Desde Argentina, Brasil, Venezuela y Centroamérica, el interés para el desarme de la población fue parte de la agenda estratégica del combate a la criminalidad violenta.

Todos esos movimientos acaecidos en los años de 2003 y siguientes, ahora replican en nuestro país. ¿Por qué? Porque no se puede tolerar más una alta tasa de homicidios.

En Santo Domingo, se teme más a la criminalidad del robo, del atraco a mano armada, del asalto a los negocios; esto entraña una criminalidad del nivel más primitivo de una sociedad determinada.

En 2003, la Ley 10826 —conocida como el Estatuto de Desarme—, en Brasil, significó una disminución de la tasa de homicidio.

En Argentina, en Venezuela, leyes similares para el desarme han servido para construir un mapa de la violencia en ciudades y municipios.

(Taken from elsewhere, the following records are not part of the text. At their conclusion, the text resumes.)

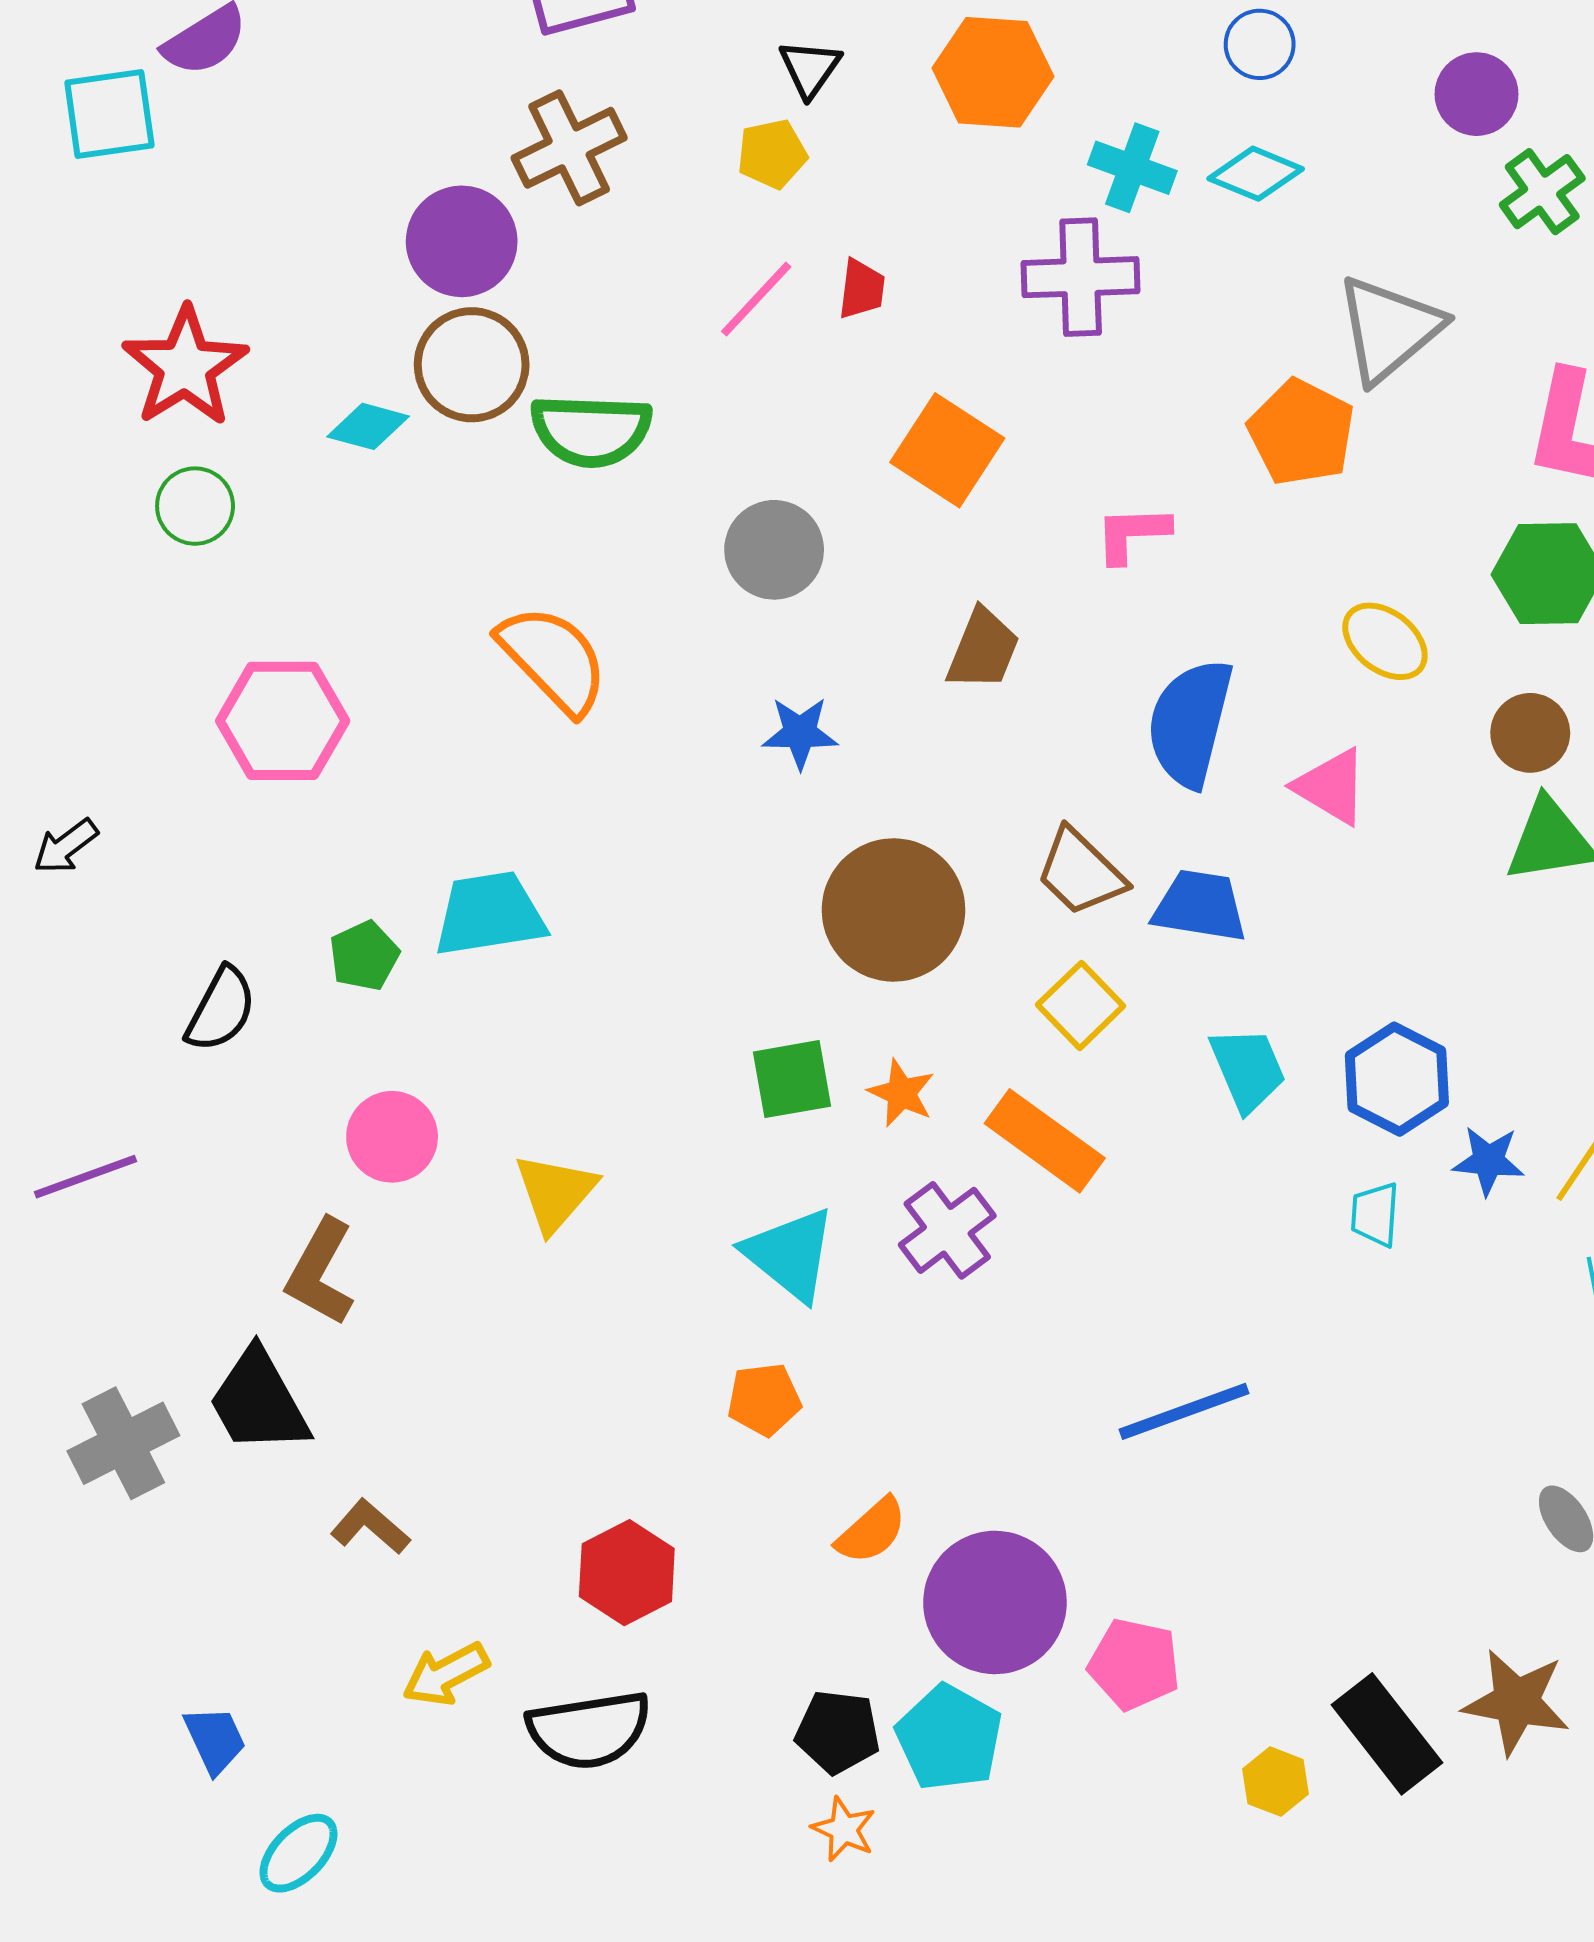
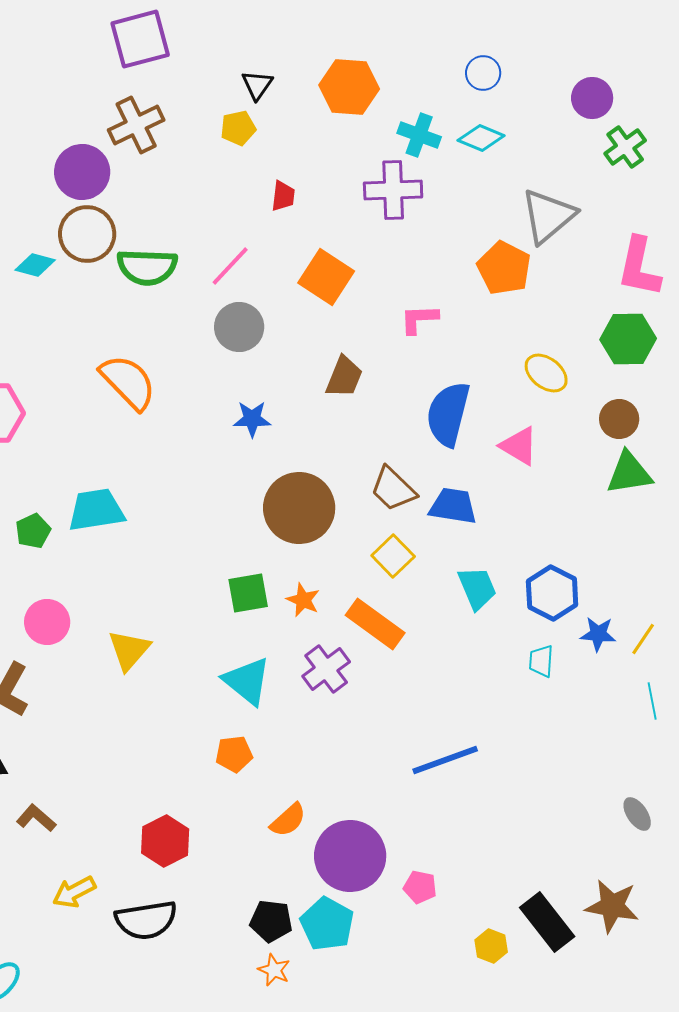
pink line: (756, 299) -> (230, 266), moved
pink pentagon: (1134, 1664) -> (420, 887), size x0.7

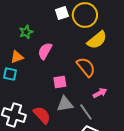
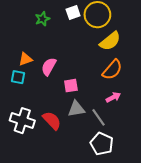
green star: (26, 32) -> (42, 19), moved
pink semicircle: (45, 51) -> (49, 67), moved
orange semicircle: (86, 67) -> (112, 70), moved, turned 80

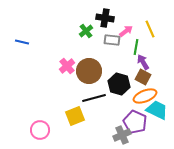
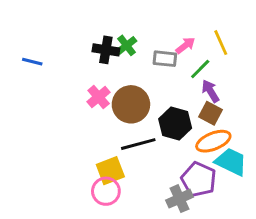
black cross: (105, 18) -> (106, 50), moved
green line: (136, 47) -> (200, 69), turned 35
pink circle: (40, 130) -> (106, 191), moved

Es cierto que el problema actualmente ha aumentado, pero existe una norma de contención y muchos países no la tienen.

No puede relevarse la cuestión de que el control deficiente y medida pocos eficaces de las armas pueda hacerse sin una legislación práctica.

En nuestro país, se reconoce que ha llegado el momento de revisar el desarme de las armas de fuego, aunque sea con un decreto presidencial, como una medida contra la delincuencia.

En Brasil, fue la sociedad civil la que alcanzó el Estatuto de Desarme, una legislación que prevé un riguroso control de todas las fases de la circulación de armas y municiones, desde la producción hasta la destrucción de armas recogidas, pasando por los requisitos para la posesión y porte.

La sociedad dijo basta y el gobierno accedió.
Nosotros, que no hemos logrado mucho respecto al fácil acceso a las armas de fuego en la población, disponemos una ley de armas obsoleta; debemos al menos, crear una campaña de desarme.

Y luego veremos cómo se engrandece el interés y hasta surgiría una Red de monitoreo de las armas ilegales.

La investigación de las armas de fuego consiste en un levantamiento detallado de datos para mayor información y conocimiento; es por medio de entrevistas, acceso a informes, informaciones de prensa y denuncias anónimas como se logra dominar el problema. Particularmente se recomienda al Ministerio del Interior abrir una oficina para estos fines.
He aquí algunos modelos.

La “Red Desarma Brasil-Seguridad, Justicia y Paz” (2005) enfocada en cinco Estados de ese país; la “Red Argentina para el Desarme” (2016), creadora de los Programas Nacional de Entrega Voluntaria de Armas de Fuego y Por un Día del Niño sin juguetes bélicos. Pero también del Observatorio de Desarme, que se ocupa de las Campañas de Desarme y las Políticas públicas de Control de armas de fuego.

Muy singularmente está la experiencia de desarme en El Salvador de antes, y por qué no, de ahora. La “Fundación para la Paz” (FIT, 2005), crearon el plan de Desmovilización, Reconstrucción y Paz Sostenible como proyecto nacional.

También Colombia, por la guerrilla. El desarme implica la destrucción de las armas incautadas, y la crisis que puede surgir con la acogida de la población de los revoltosos armados.